2 Multiflash photographs can be taken of the collision or use a camcorder and play back frame by frame. A dowel covered in aluminium foil is attached to the trolleys. The light should point down the track. Position the camera (with mechanical strobe if needed) opposite where the collision will take place.

a Set up the trolley board and compensate it for friction. It can only be compensated if the trolleys continue to move in the same direction.

b Put two trolleys on the board, each with a ticker-tape attached. Run both tapes under the same vibrator, but with a separate carbon paper for each. Place one trolley at rest about halfway along the runway. Hold the other trolley at the beginning of the runway.

c Give the trolley at the top of the runway an initial push, leaving it to run with constant velocity until it collides with the other trolley.

d Use the ticker-tapes to calculate the speed of the moving trolley before the collision, and of each of the speeds of the two trolleys after collision.

e Calculate the total forward momentum before and after the collision.

Teaching notes

1 You could have the following discussion before or after the experiment:

Here are two things which are going to collide. If during the collision A pushes B to the right and B pushes A to the left with equal and opposite forces, then B receives that force F from A and has a change in momentum (F)t and A has a change of momentum given by this force (-F)t.

The time during which A pushes B must be just the same as the time during which B pushes A. So we have changes in momentum of Ft and –Ft. The total change in momentum is Ft +(-Ft) = 0 = (mv)B + (mv)A. The total momentum in any kind of interaction, in a closed system, is therefore always the same. We say momentum is 'conserved'. This is an application of Newton's third law.

Of course all participants must be included. When a car comes to rest it loses a lot of momentum and that momentum seems to disappear but the Earth gains an equal amount of momentum carried off by friction. The accounting is harder to do and so in elementary physics this momentum loss is rarely calculated but is discussed as part of the complete system. Even momentum in electromagnetic fields needs to be included.

2 If the trolleys have equal masses and are arranged with spring buffers so that the collision is elastic, the moving trolley is brought practically to rest and the stationary trolley picks up the full motion. It is probably better to start with a collision of unequal masses – otherwise velocities are confused with momenta. The trolley that is used as a projectile should be loaded up with an equal trolley so that it has twice the mass of the stationary trolley.

3 The relative masses on the trolleys can be varied either by piling up more trolleys or loading them with weights and weighing the trolley and weights on a balance.

On collision the trolleys do not stick together, but the lighter one bounces forward with greater speed while the original one moves more slowly after the collision. Ticker-tape records are obtained of the motion both before and after the collision and these are analyzed to see whether momentum is conserved or not.

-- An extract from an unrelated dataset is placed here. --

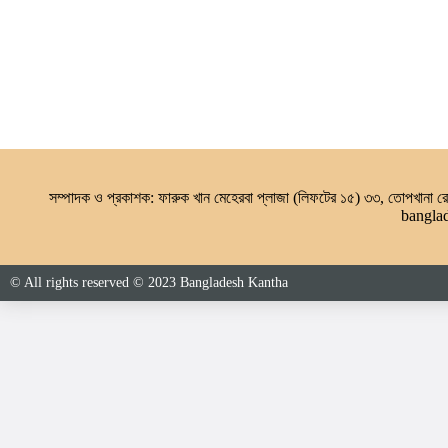
সম্পাদক ও প্রকাশক: ফারুক খান মেহেরবা প্লাজা (লিফটের ১৫) ৩৩, তোপখানা
bangla
© All rights reserved © 2023 Bangladesh Kantha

4 In these experiments, if the friction compensation is well done, the colliding bodies have constant speeds before collision and constant speeds (of different size) after collision. Before the experiment, make it clear to students that they are to measure speeds, not accelerations. The main concern is whether momentum is conserved in the collision.

5 Either 'hard' collisions or collisions using the spring-loaded rod on the trolley can be used. Both types of collision should be tried, to see whether the time of collision makes any difference to the conservation.

Results:
i A double trolley mass, 2 M collides with a single trolley mass M.

The same force F causes the first trolley to slow down and the second trolley, originally stationary, to speed up while the spring is in contact with both of them. The speed of both trolley sets is determined by their masses.

ii A single trolley collides with a stationary single trolley. In this case their masses are the same and the moving trolley slows down and stops and the originally stationary one speeds up until its velocity is the same as the one which was originally moving

iii Avoid using a single trolley colliding with a double trolley, because the single trolley bounces back and tangles the ticker-tape whilst the double trolley moves off at a slow velocity.

iv Hard collisions, without the spring extended, show what happens when the time of interaction is reduced.